The origin of Stonehenge has long been debated by scholars, but a new theory about the prehistoric British monument literally turns most conventional thinking upside down. Rather than digging through the structure’s foundations, scholars should instead be looking upward, according to British historian and art critic Julian Spalding, who is arguing that Stonehenge was actually “an ancient Mecca on stilts.”
“We’ve been looking at Stonehenge the wrong way: from the earth, which is very much a 20th-century viewpoint,” Spalding told the Guardian in an interview on Sunday. “In early times, no spiritual ceremonies would have been performed on the ground. The pharaoh of Egypt and the emperor of China were always carried -- as the pope used to be. The feet of holy people were not allowed to touch the ground.”
The historian is instead suggesting that the giant stone monoliths could have supported an elevated altar where worshippers would have gathered for sacred ceremonies. “All the great raised altars of the past suggest that the people who built Stonehenge would never have performed celestial ceremonies on the lowly earth,” he said.
While the new theory has been met with some skepticism, some experts have tried to keep an open mind. "There could be something in it. There is a possibility, of course. Anything new and worthwhile about Stonehenge is well worth looking into, but with care and consideration," archaeologist Aubrey Burl told the Guardian.
Spalding’s theory is a major departure from much of the traditional thinking about the origin of the structure, which is England’s most famous prehistoric monument.
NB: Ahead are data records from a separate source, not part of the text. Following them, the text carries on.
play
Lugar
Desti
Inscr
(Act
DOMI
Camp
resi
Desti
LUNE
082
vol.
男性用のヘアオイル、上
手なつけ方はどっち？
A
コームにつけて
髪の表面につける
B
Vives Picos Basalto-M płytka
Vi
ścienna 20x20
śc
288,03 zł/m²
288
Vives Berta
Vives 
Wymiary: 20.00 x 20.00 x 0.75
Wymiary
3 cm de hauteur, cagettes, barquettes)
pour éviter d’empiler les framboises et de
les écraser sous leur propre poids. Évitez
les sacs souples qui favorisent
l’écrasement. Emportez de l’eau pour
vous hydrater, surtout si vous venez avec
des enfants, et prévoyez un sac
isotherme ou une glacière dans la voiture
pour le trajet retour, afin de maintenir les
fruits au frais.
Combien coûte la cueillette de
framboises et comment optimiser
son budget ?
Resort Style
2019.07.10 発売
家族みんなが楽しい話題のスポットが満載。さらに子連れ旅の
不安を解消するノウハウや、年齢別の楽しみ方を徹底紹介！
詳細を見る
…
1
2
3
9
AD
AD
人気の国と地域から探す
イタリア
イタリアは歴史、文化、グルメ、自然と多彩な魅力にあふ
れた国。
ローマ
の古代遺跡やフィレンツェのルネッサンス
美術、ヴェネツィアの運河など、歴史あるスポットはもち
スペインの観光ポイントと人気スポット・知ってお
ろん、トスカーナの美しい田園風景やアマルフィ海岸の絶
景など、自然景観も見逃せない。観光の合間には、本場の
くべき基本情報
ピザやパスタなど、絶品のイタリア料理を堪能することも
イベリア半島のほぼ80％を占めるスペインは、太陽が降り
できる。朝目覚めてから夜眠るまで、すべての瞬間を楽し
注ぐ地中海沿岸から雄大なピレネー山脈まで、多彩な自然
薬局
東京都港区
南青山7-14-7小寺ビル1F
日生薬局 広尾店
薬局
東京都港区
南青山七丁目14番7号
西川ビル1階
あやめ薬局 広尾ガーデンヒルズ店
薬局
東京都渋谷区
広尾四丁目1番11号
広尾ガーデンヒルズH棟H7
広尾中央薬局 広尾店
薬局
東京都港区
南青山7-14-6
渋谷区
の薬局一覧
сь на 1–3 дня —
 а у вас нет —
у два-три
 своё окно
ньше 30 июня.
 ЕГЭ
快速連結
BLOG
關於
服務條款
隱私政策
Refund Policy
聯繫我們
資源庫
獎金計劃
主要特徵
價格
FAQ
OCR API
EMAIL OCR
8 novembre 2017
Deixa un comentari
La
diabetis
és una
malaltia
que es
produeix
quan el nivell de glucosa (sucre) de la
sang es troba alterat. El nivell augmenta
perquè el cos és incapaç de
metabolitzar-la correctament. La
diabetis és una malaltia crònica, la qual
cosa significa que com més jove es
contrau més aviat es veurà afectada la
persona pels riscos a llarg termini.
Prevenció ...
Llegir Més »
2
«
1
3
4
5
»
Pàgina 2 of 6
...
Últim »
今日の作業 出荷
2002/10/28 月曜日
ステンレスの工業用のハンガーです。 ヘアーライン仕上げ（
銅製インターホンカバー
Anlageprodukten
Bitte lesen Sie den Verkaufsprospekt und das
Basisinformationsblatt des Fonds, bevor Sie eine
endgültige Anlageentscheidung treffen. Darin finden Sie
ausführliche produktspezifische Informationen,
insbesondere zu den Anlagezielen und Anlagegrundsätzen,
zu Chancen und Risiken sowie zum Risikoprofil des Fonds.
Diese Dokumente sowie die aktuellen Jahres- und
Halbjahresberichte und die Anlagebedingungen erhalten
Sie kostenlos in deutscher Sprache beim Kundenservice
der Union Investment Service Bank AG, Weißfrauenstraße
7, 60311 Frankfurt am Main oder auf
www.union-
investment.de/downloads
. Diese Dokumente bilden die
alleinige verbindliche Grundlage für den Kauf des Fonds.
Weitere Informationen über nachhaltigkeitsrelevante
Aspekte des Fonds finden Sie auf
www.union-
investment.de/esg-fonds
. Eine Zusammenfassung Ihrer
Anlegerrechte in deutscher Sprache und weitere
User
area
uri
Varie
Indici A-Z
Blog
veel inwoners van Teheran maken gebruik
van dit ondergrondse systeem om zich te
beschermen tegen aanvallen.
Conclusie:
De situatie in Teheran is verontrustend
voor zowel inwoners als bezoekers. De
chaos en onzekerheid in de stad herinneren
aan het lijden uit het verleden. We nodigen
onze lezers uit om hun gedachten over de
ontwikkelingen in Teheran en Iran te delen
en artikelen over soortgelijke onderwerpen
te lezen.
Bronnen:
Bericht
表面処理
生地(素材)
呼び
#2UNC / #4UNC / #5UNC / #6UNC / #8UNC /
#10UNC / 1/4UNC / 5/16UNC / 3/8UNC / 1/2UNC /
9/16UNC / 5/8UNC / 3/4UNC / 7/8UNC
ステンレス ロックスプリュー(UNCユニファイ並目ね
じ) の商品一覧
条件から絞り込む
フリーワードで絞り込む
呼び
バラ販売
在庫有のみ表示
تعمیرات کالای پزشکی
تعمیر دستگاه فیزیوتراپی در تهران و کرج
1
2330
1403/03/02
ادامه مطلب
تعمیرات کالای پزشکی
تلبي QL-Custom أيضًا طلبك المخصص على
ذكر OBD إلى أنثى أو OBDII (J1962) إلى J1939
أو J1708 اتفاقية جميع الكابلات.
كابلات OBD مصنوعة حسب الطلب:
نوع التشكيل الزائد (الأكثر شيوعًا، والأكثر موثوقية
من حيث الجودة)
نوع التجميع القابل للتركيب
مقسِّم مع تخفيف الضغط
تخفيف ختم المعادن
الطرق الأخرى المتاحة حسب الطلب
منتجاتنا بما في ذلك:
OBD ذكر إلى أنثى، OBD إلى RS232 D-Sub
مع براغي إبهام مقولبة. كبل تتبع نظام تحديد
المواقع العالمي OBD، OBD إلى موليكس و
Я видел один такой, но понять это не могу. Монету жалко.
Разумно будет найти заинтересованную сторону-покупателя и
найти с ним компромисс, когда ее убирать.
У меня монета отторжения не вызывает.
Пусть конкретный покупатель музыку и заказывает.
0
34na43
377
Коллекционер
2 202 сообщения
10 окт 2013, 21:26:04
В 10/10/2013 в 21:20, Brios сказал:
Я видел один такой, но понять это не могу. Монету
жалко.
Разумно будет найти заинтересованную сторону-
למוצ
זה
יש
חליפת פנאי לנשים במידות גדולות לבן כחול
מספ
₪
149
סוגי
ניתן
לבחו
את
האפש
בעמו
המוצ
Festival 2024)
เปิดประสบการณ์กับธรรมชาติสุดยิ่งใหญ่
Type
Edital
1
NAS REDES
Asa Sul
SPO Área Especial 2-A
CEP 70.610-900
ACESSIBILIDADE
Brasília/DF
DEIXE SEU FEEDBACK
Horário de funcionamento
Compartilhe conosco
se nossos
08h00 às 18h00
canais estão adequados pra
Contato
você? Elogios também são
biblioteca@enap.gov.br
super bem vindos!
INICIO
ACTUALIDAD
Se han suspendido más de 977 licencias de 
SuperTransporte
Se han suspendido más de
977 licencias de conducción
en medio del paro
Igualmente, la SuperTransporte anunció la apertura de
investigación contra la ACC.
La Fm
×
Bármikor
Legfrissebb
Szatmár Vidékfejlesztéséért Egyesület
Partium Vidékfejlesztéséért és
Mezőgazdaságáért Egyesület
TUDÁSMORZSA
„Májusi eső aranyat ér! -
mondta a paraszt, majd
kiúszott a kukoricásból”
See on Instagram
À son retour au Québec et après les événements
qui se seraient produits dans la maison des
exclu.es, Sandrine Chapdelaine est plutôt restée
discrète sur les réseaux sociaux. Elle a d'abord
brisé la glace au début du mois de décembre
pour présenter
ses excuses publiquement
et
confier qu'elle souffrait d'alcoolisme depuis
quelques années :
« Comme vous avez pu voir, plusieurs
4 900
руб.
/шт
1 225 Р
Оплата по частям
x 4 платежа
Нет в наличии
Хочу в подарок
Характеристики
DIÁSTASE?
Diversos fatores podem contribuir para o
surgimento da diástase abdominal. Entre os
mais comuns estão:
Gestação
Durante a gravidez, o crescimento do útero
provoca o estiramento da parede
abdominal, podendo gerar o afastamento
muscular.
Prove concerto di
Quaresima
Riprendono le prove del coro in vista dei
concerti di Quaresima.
It has long speculated that the monument was used by ancient worshippers to celebrate the solstice due to the structure’s alignment with the sunset during the winter solstice and sunrise during the summer solstice. Nearby archaeological evidence shows that pigs may have been slaughtered during December and January, possibly for a religious feast, according to Live Science.
A more recent theory based on radiocarbon dating suggests that the site was primarily used as a cemetery for a prehistoric dynasty, according to National Geographic. A study of human remains around the monument found that people were buried at the site from about 3000 B.C., which predates the estimated erection of the stones by about 500 years.
Regardless of the true nature of the monument, the mystery has done its part to spur tourism to the site. Visitor numbers to Stonehenge have increased by 8.4 percent to more than 1.34 million visits, according to figures released Monday by the UK’s Association of Leading Visitor Attractions. The monument is a Unesco World Heritage site and is considered to be one of the most architecturally sophisticated prehistoric stone circles in the world.